● **PROBLEM DESCRIPTION**
Report each line of the data below in which "Road" appears.

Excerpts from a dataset
▼▼▼

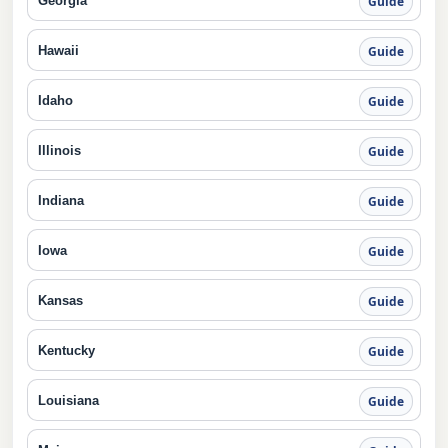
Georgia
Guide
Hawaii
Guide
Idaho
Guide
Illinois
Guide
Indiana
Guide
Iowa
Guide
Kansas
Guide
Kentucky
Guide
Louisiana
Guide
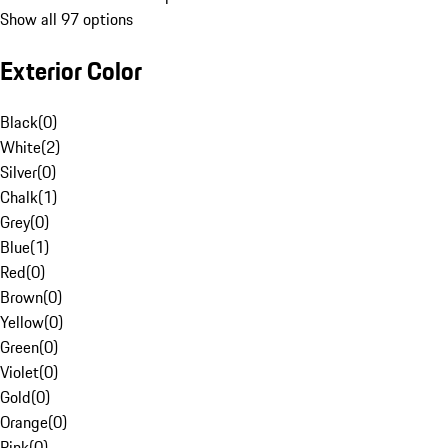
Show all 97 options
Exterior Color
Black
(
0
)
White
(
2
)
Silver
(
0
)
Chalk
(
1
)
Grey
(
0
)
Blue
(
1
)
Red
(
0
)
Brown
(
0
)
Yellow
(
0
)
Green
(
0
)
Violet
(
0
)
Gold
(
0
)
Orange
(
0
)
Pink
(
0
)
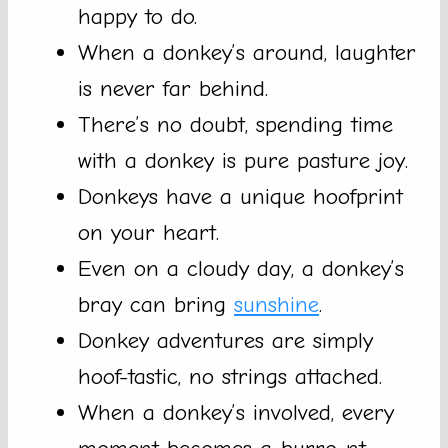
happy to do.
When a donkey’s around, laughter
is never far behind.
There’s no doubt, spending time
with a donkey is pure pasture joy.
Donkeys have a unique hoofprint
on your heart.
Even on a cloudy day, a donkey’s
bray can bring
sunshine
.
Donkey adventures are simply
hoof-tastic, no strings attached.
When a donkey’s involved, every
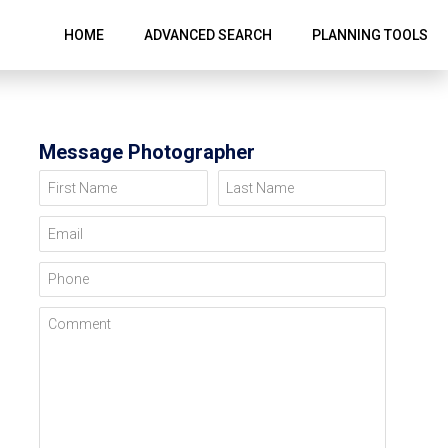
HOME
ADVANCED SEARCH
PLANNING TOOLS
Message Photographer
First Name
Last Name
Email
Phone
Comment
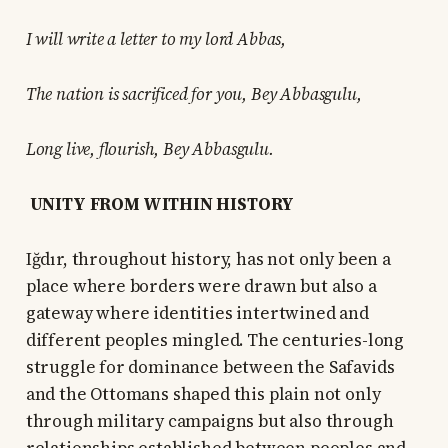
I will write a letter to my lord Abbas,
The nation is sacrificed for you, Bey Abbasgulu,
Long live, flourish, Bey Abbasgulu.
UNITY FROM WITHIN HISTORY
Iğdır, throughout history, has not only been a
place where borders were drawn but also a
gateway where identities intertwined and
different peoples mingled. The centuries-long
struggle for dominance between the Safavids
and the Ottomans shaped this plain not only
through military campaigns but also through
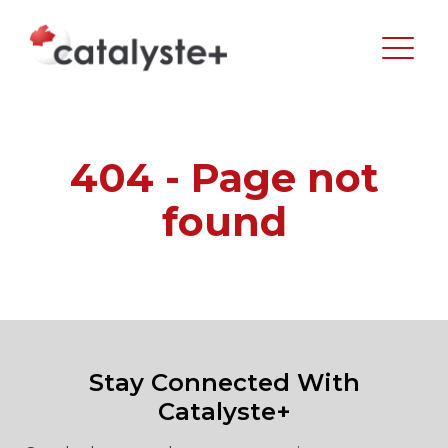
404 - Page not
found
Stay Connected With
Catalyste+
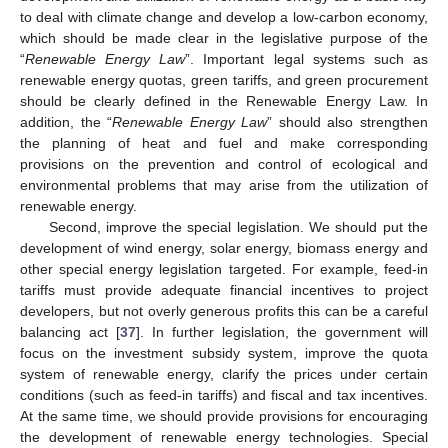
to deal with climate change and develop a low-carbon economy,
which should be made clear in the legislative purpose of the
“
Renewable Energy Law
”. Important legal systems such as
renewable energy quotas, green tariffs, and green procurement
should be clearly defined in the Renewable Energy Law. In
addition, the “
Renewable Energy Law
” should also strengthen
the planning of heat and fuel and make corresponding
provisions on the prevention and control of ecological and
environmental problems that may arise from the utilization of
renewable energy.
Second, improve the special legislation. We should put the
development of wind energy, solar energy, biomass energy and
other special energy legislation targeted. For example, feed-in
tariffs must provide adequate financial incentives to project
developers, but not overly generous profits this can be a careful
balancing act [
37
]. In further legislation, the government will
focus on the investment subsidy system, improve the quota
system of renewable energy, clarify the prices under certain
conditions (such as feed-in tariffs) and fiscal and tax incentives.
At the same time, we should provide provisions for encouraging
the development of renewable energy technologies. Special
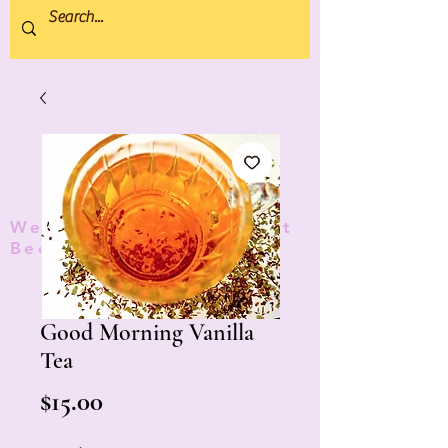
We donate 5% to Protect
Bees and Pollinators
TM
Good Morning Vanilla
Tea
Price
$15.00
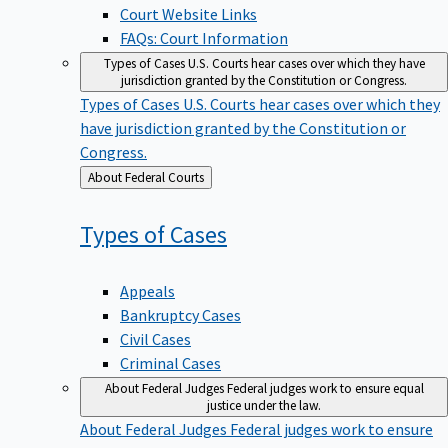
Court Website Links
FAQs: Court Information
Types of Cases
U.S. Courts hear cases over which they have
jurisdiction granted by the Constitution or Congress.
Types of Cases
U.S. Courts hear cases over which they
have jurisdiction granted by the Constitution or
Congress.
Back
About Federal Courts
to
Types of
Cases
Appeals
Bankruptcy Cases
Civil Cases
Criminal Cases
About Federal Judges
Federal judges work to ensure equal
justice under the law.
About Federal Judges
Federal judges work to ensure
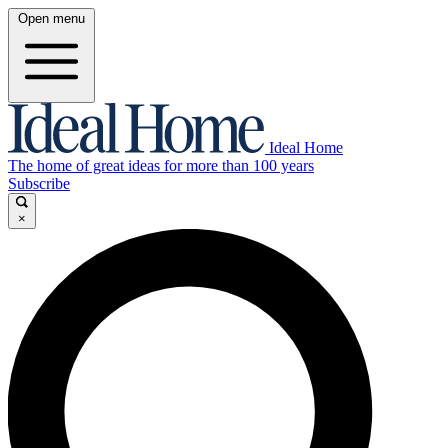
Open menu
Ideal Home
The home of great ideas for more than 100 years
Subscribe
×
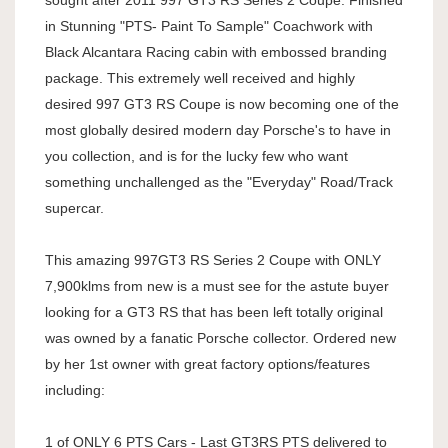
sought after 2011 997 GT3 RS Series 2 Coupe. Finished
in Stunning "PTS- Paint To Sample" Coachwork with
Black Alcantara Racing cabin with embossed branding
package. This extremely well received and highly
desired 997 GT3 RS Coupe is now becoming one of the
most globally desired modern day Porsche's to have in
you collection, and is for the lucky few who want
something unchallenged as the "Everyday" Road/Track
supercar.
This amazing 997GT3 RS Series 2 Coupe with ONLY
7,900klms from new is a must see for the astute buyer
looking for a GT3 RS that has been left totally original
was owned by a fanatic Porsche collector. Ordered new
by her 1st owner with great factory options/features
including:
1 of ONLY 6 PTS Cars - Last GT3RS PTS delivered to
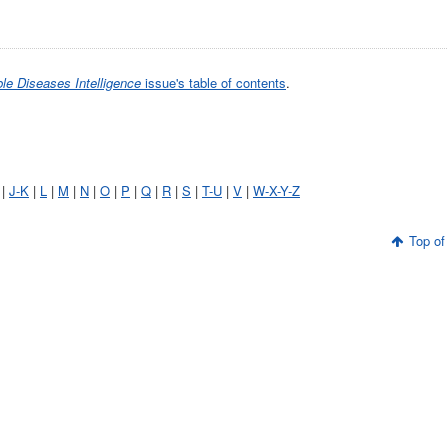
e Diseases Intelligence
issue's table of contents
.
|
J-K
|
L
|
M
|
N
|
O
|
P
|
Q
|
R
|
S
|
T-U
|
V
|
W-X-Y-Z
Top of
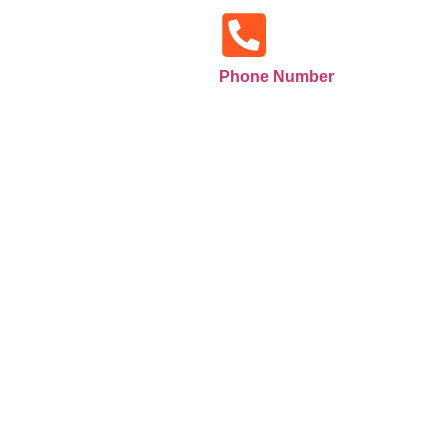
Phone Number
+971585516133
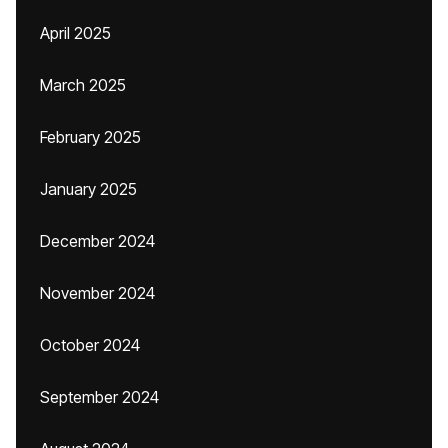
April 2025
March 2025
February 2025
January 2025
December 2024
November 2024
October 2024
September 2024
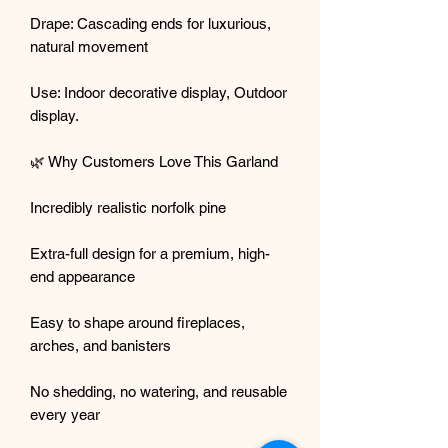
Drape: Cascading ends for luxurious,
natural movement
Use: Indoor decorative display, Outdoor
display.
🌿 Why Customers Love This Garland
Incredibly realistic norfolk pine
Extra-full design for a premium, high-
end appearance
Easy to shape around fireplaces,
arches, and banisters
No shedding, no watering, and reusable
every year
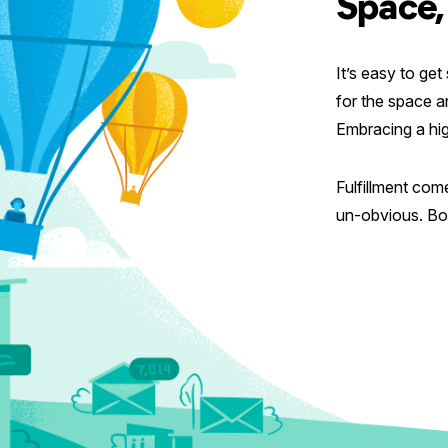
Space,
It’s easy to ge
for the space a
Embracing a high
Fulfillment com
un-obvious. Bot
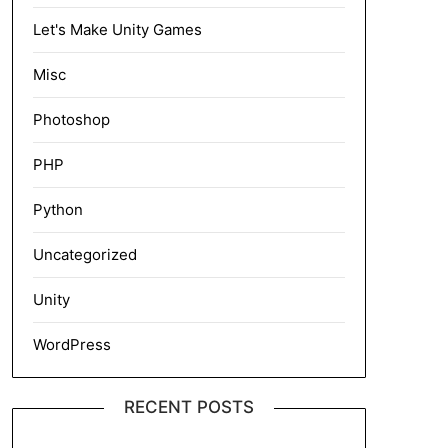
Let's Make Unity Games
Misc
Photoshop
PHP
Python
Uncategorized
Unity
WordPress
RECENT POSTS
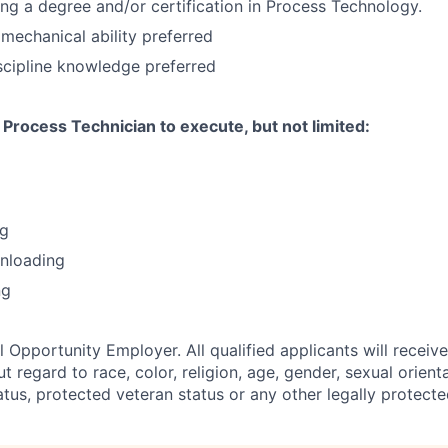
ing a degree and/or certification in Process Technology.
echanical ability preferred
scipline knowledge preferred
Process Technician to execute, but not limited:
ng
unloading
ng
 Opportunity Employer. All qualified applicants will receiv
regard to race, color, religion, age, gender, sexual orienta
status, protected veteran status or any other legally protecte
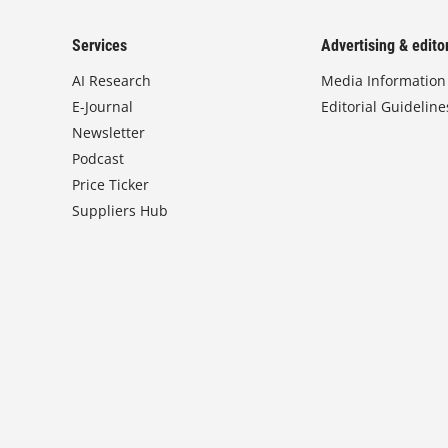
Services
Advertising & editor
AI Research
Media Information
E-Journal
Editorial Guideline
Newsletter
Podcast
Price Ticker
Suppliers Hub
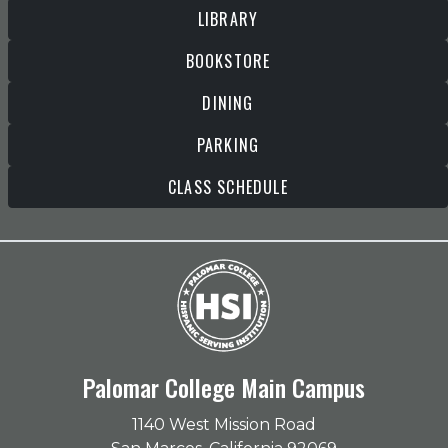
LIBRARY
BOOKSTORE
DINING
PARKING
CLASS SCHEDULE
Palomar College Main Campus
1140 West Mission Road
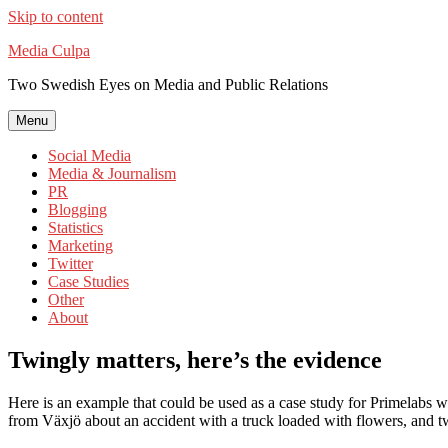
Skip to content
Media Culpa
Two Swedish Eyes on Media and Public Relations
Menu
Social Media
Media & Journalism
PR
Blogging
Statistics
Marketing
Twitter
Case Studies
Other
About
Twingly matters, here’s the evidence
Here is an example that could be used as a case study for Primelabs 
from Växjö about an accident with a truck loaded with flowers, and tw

▲▲▲

● **RESPONSE TO THE TASK**
something unchallenged as the "Everyday" Road/Track
1140 West Mission Road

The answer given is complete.